Filter these entries so that only lines with the word "انسانی" remain.

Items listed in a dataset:
- - -
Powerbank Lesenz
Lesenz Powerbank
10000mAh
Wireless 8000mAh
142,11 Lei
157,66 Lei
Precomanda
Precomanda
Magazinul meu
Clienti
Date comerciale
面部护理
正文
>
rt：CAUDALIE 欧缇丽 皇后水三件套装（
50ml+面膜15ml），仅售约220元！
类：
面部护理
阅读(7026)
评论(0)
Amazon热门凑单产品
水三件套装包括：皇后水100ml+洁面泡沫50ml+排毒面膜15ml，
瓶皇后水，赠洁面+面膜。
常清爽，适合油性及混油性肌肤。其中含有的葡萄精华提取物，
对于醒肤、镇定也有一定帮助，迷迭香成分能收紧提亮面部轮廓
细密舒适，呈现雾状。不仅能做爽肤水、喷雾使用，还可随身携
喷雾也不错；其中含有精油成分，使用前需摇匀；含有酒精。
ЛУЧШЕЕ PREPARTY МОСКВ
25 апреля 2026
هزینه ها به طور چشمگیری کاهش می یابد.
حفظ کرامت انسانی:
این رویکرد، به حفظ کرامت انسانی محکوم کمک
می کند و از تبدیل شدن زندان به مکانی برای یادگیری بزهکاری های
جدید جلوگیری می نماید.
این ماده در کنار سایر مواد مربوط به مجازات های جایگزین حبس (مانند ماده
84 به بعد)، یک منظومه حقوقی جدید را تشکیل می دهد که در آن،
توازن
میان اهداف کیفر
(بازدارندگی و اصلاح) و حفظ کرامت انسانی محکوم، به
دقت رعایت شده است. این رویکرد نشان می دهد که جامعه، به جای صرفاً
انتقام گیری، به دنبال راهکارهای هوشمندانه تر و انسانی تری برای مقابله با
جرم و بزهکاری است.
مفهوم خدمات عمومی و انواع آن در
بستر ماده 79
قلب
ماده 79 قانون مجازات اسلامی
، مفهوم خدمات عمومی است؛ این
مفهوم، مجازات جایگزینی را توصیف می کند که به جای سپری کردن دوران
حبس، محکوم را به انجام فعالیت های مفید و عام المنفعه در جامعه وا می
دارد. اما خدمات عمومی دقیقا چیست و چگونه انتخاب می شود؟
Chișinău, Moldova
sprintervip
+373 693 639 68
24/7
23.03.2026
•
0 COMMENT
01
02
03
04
- - -
ANSWER SPACE ▸
حفظ کرامت انسانی:
این رویکرد، به حفظ کرامت انسانی محکوم کمک
(بازدارندگی و اصلاح) و حفظ کرامت انسانی محکوم، به
انتقام گیری، به دنبال راهکارهای هوشمندانه تر و انسانی تری برای مقابله با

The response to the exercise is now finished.